In Adie syndrome, the tonic pupil is associated with weak or absent tendinous reflexes in the lower extremities. This benign condition, which occurs predominantly in healthy young women, is thought to represent moderate disautonomy. Tonic pupils are also associated with Shy-Drager syndrome, segmental hypohidrosis, diabetes and amyloidosis. Occasionally a tonic pupil is discovered by chance in an otherwise completely normal and asymptomatic patient.

The diagnosis is confirmed by the application of a diluted pilocarpine drop to each eye. Hypersensitivity of denervation produces pupillary constriction to a tonic pupil, while the normal pupil shows no reaction. Pharmacological dilation following accidental or deliberate instillation of anticholinergic agents (atropine drop, scopolamine) in the eye may also produce pupil mydriasis. In this situation, normal concentration pilocarpine (1%) does not cause constriction.

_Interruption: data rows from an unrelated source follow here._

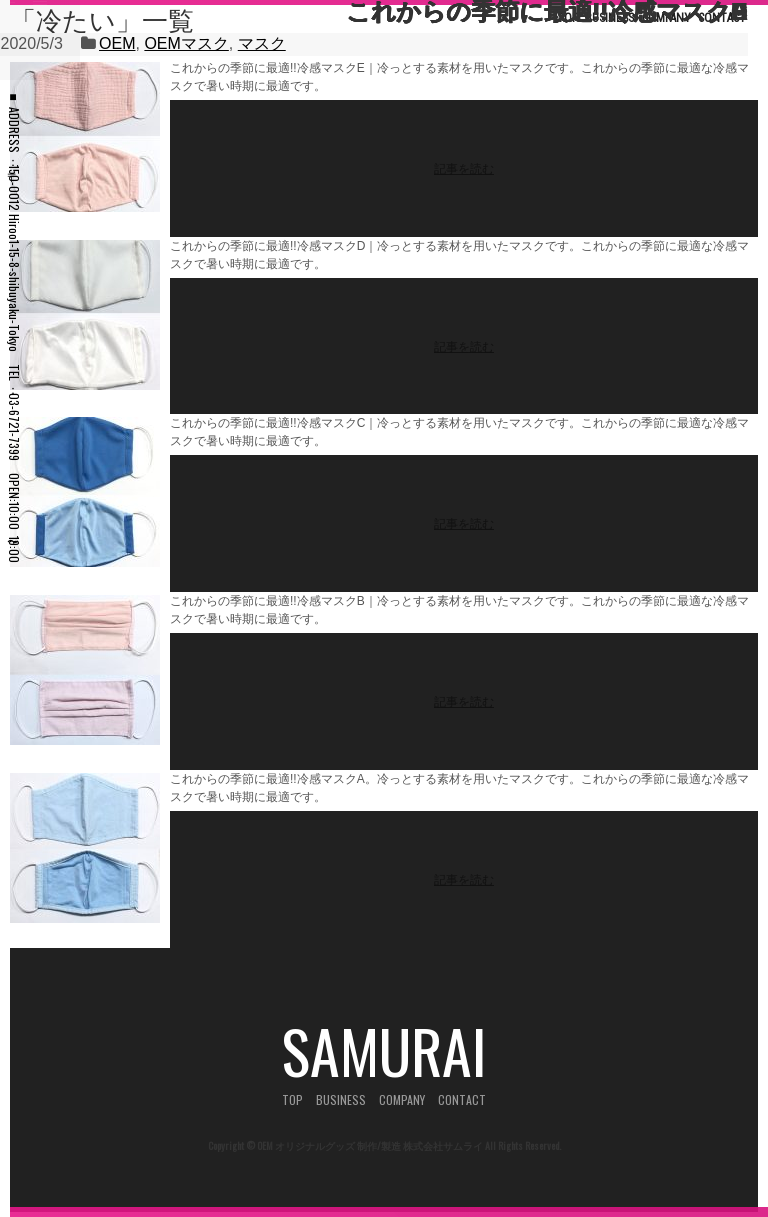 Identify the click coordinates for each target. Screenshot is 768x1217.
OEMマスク (186, 43)
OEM (117, 43)
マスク (262, 43)
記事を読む (464, 167) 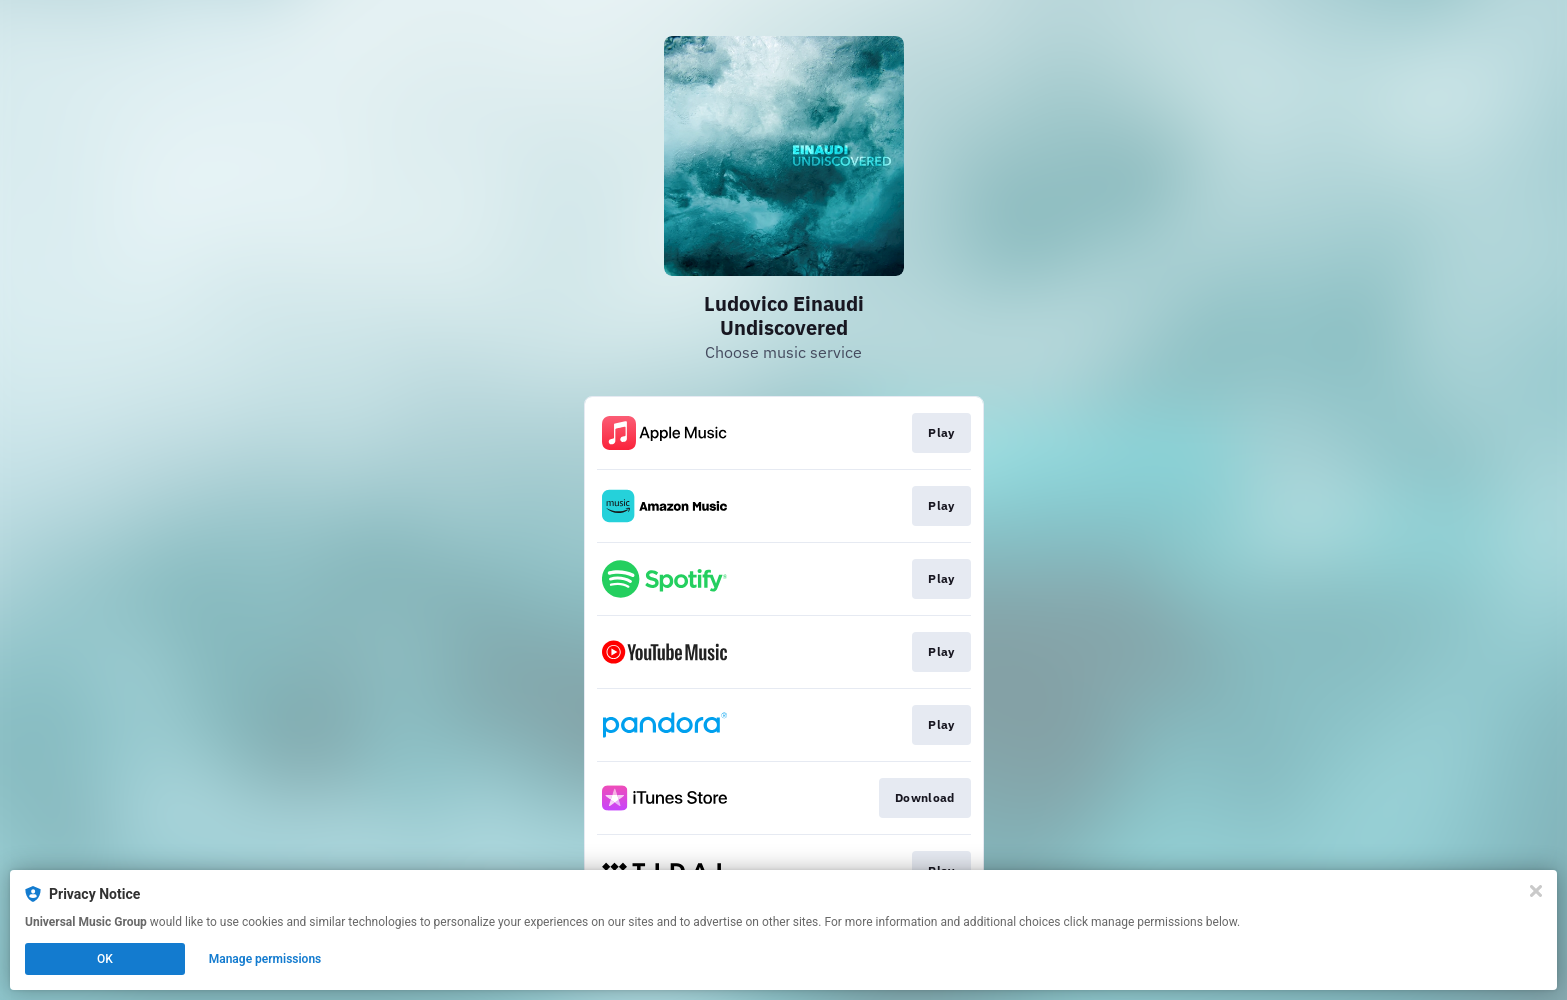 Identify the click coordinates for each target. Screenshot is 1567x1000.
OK (105, 959)
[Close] (1536, 891)
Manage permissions (265, 959) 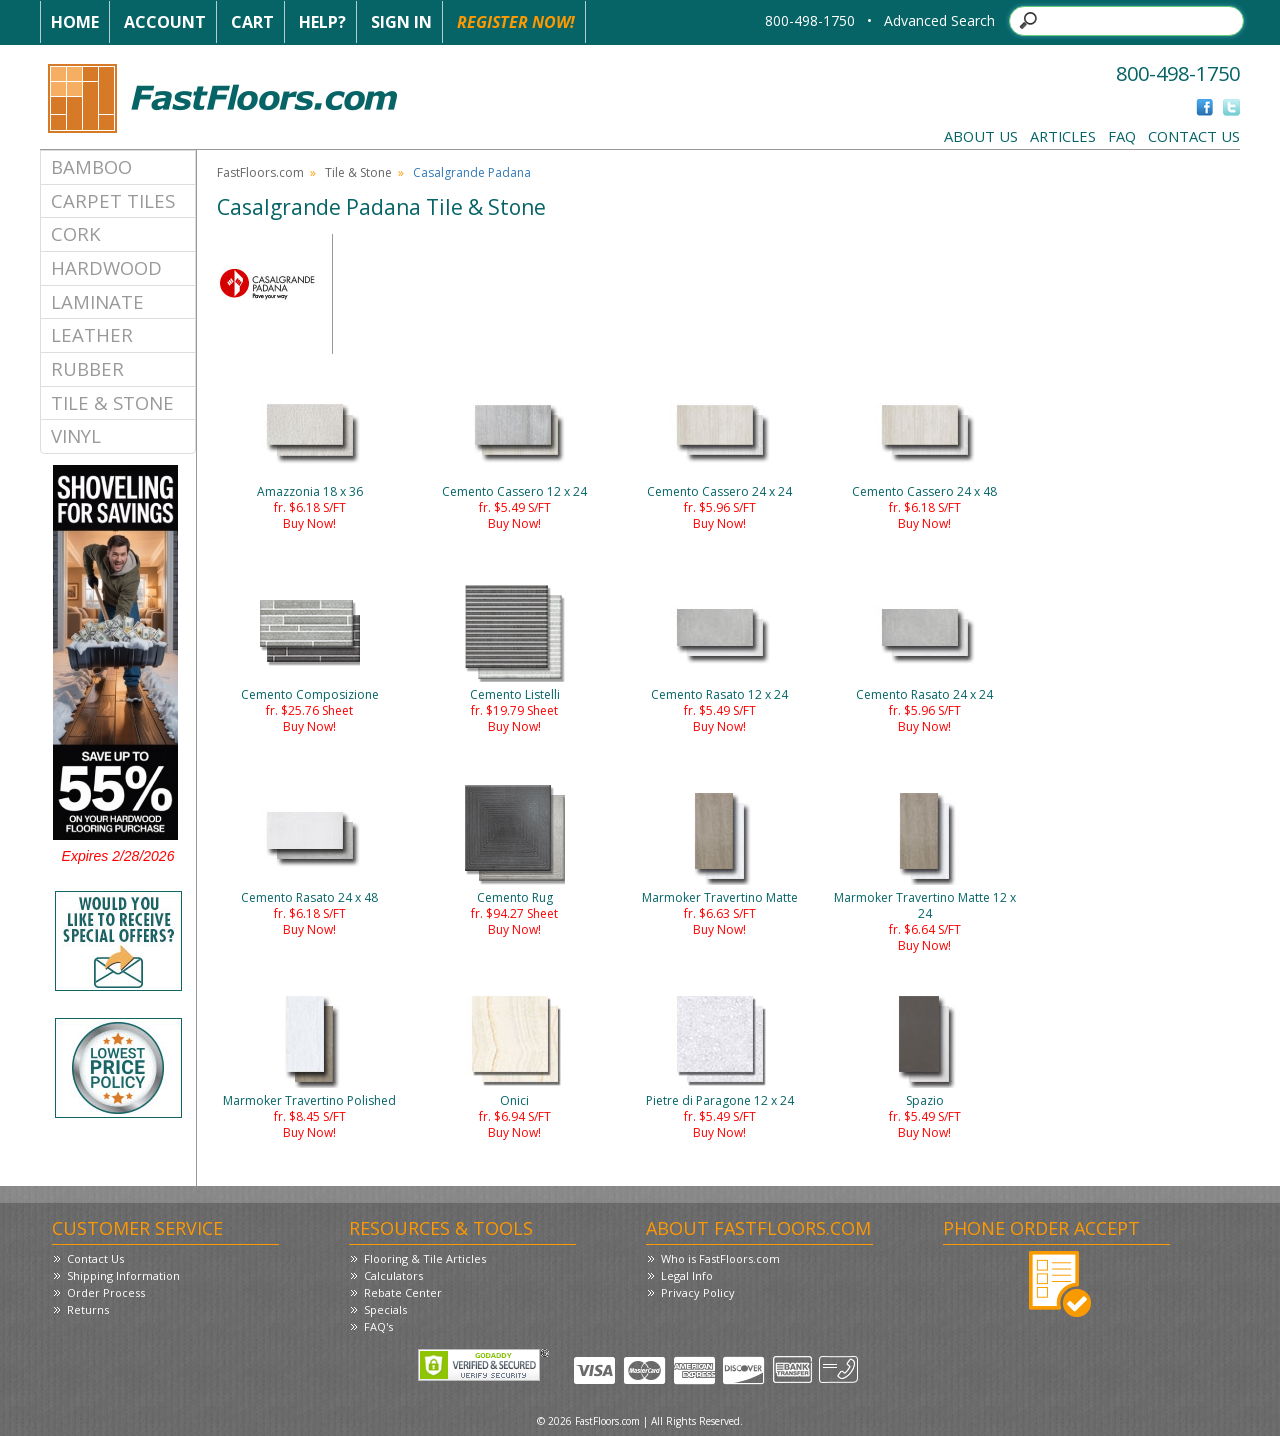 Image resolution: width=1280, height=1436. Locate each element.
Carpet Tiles (113, 200)
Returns (88, 1309)
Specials (385, 1309)
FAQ (1122, 136)
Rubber (87, 368)
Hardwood (106, 267)
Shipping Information (123, 1275)
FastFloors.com (260, 172)
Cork (76, 233)
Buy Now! (309, 523)
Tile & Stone (112, 402)
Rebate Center (403, 1292)
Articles (1063, 136)
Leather (92, 334)
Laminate (97, 301)
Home (75, 22)
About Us (981, 136)
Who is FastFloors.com (720, 1258)
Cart (252, 22)
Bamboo (91, 166)
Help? (322, 22)
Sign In (401, 22)
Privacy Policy (698, 1292)
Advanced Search (939, 20)
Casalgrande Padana (472, 172)
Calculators (393, 1275)
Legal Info (687, 1275)
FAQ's (378, 1326)
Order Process (106, 1292)
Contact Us (1194, 136)
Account (165, 22)
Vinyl (76, 435)
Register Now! (516, 22)
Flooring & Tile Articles (425, 1258) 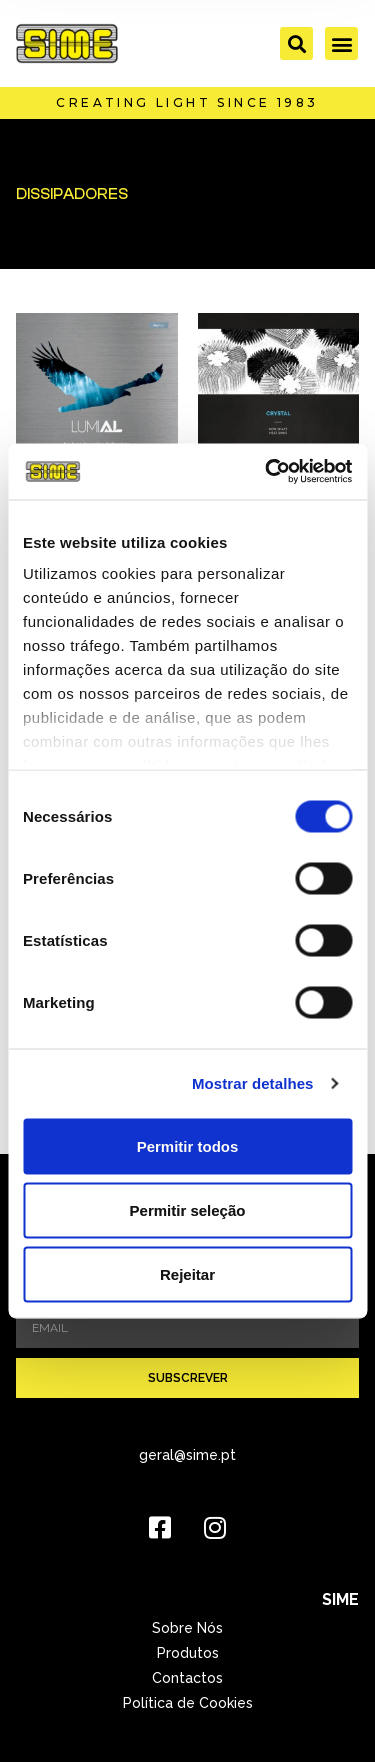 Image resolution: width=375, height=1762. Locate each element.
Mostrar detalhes (253, 1083)
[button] (296, 43)
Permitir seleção (188, 1209)
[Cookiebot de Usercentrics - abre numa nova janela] (267, 472)
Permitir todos (188, 1145)
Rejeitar (187, 1273) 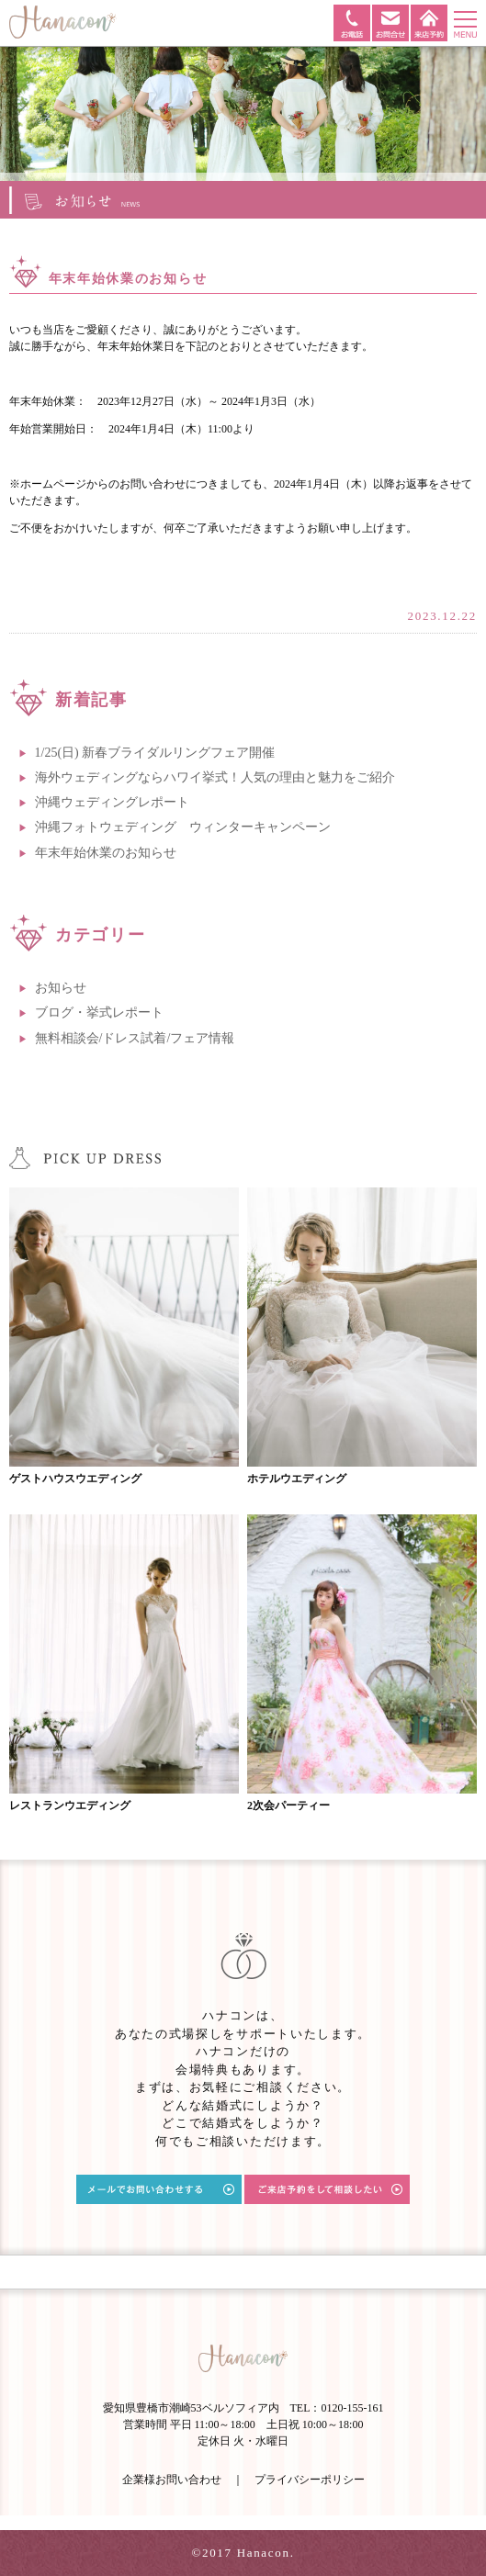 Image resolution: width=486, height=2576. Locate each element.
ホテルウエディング (296, 1478)
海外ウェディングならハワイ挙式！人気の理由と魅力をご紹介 (215, 777)
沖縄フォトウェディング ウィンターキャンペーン (183, 827)
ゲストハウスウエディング (75, 1478)
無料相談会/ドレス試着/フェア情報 (135, 1038)
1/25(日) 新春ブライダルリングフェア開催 (155, 752)
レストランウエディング (69, 1805)
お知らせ (60, 988)
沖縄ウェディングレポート (112, 802)
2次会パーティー (288, 1805)
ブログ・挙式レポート (99, 1012)
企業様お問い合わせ (171, 2479)
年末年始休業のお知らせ (105, 853)
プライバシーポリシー (309, 2479)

Both pupils are equally influenced by systemic medication. They are myotic in the case of the use of narcotics (morphine, heroin) and mydriatic in the case of the use of anticholinergics (scopolamine). Parasympathetic agents (pilocarpine, demecarium bromide) used to treat glaucoma, produce myosis.

In any patient with an unexplained pupillary abnormality, slot examination helps to exclude a surgical trauma of the iris, an occult foreign body, a perforation injury, intraocular inflammation, adhesions (sinechia), closed-angle glaucoma and rupture of the iris sphincter following closed trauma.

Ready for today! Prepare your sight for tomorrow's Light Holidays!